閉ざしたハートはいつか必ず開く

幼くて無防備であった頃は、その子のハートは開いていたはずです。それだけに、そのときに負った痛手というものは、計り知れない傷を残してしまうのですね。

そうすると、一瞬一瞬を犠牲にしてまでも、生き抜いて行こうとすることが起きてきます。つまり、知らず知らずのうちに自己犠牲を強いる生き方を選ぶようになってしまうということです。

幼いころの決意というのは、本当に強烈なものであり、一度こうと決めたものはてこでも変えることができないくらい、頑なになってしまうのです。

なぜなら、その決意は生き抜くためのものであって、自分の命が懸かっているからです。それに比べて、大人になってからする決意の何と弱いことか…。

ハートが開いた状態では、通常は無邪気に、そして臆せずに自己表現をするものです。その心には、これっぽっちの邪心もありません。

けれども、それが親などの周りの大人たちからいつも受け入れてもらえるとは限らないのです。むしろ、根底から否定されてしまったと感じてしまう場合が多いのです。

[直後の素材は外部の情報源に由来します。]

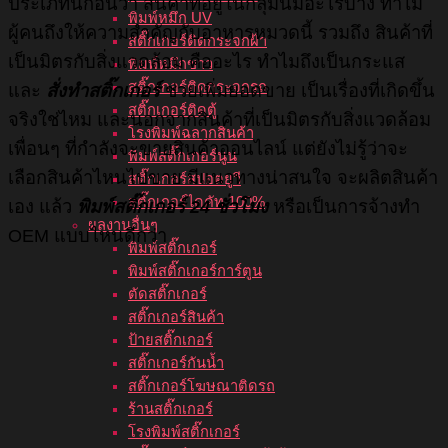
ประเภทนี้ก่อนว่า สินค้าที่อยู่ในกลุ่มนี้มีอะไรบ้าง ทำไม
พิมพ์หมึก UV
ผู้คนถึงให้ความสำคัญกับอาหารหมวดนี้ รวมถึง สินค้าที่
สติ๊กเกอร์ติดกระจกฝ้า
เป็นมิตรกับสิ่งแวดล้อม คืออะไร
ทำไมถึงเป็นกระแส
พิมพ์หมึกขาว
สติ๊กเกอร์ติดกระจกรถ
และ
สั่งทำสติ๊กเกอร์
ช่วยเพิ่มยอดขาย เป็นเรื่องที่เกิดขึ้น
สติ๊กเกอร์ติดตู้
จริงใช่ไหม และนอกจากสินค้าที่เป็นมิตรกับสิ่งแวดล้อม
โรงพิมพ์ฉลากสินค้า
เพื่อนๆ ที่กำลังจะขายสินค้าออนไลน์ แต่ยังไม่รู้ว่าจะ
พิมพ์สติ๊กเกอร์นูน
เลือกสินค้าไหนไปขาย มีแนวทางน่าสนใจ จะผลิตสินค้า
สติ๊กเกอร์สปอตยูวี
สติ๊กเกอร์ไดคัท 100%
เอง แล้ว
พิมพ์สติ๊กเกอร์ 24 ชั่วโมง
หรือเป็นการจ้างทำ
ผลงานอื่นๆ
OEM แบบไหนดีกว่า
พิมพ์สติ๊กเกอร์
พิมพ์สติ๊กเกอร์การ์ตูน
ตัดสติ๊กเกอร์
สติ๊กเกอร์สินค้า
ป้ายสติ๊กเกอร์
สติ๊กเกอร์กันน้ำ
สติ๊กเกอร์โฆษณาติดรถ
ร้านสติ๊กเกอร์
โรงพิมพ์สติ๊กเกอร์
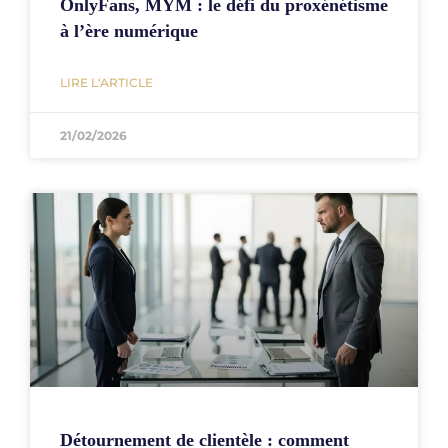
OnlyFans, MYM : le défi du proxénétisme
à l’ère numérique
LIRE L'ARTICLE
21/02/2026
Détournement de clientèle : comment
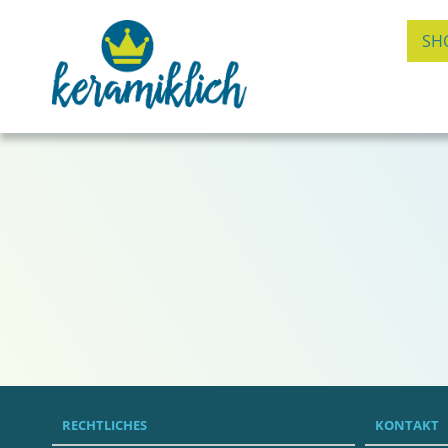
SH
RECHTLICHES
KONTAKT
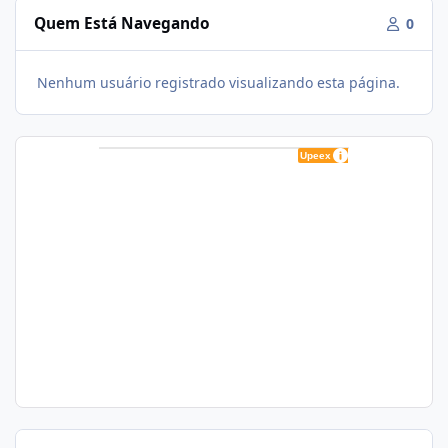
Quem Está Navegando
0
Nenhum usuário registrado visualizando esta página.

その否定の中には、存在の否定とも受け取れるようなひどいものもあるかもしれませんし、肉体的な痛みを伴うための恐怖を感じることもあるかもしれません。

いずれにしても、開いていたハートは、間違いなく閉ざしてしまうことになるはずです。そして、そのことが度重なると、もう自分の力では開くことができなくなってしまうのです。

誰でも心を閉ざした経験を持っているはずですし、完全に開いた状態で生きている人の方が珍しいくらいです。

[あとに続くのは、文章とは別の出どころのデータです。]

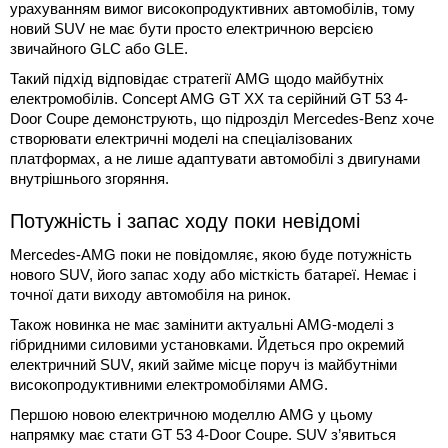
урахуванням вимог високопродуктивних автомобілів, тому
новий SUV не має бути просто електричною версією
звичайного GLC або GLE.
Такий підхід відповідає стратегії AMG щодо майбутніх
електромобілів. Concept AMG GT XX та серійний GT 53 4-
Door Coupe демонструють, що підрозділ Mercedes-Benz хоче
створювати електричні моделі на спеціалізованих
платформах, а не лише адаптувати автомобілі з двигунами
внутрішнього згоряння.
Потужність і запас ходу поки невідомі
Mercedes-AMG поки не повідомляє, якою буде потужність
нового SUV, його запас ходу або місткість батареї. Немає і
точної дати виходу автомобіля на ринок.
Також новинка не має замінити актуальні AMG-моделі з
гібридними силовими установками. Йдеться про окремий
електричний SUV, який займе місце поруч із майбутніми
високопродуктивними електромобілями AMG.
Першою новою електричною моделлю AMG у цьому
напрямку має стати GT 53 4-Door Coupe. SUV з’явиться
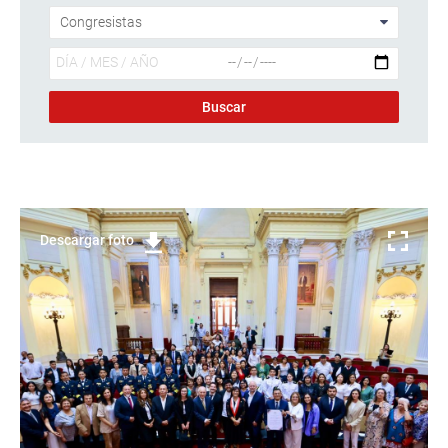
Descargar foto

しかし、強い力で閉ざしてしまった人であっても、時間をかけて丁寧に、自分と向き合っていくことを繰り返していくことで、ゆっくりとではあっても、徐々に心を開いていくことができると信頼しています。

私たちには、そうした力が最初から備わっていると思うのです。諦めることはありませんし、必ず神の恩寵はやってくるのです。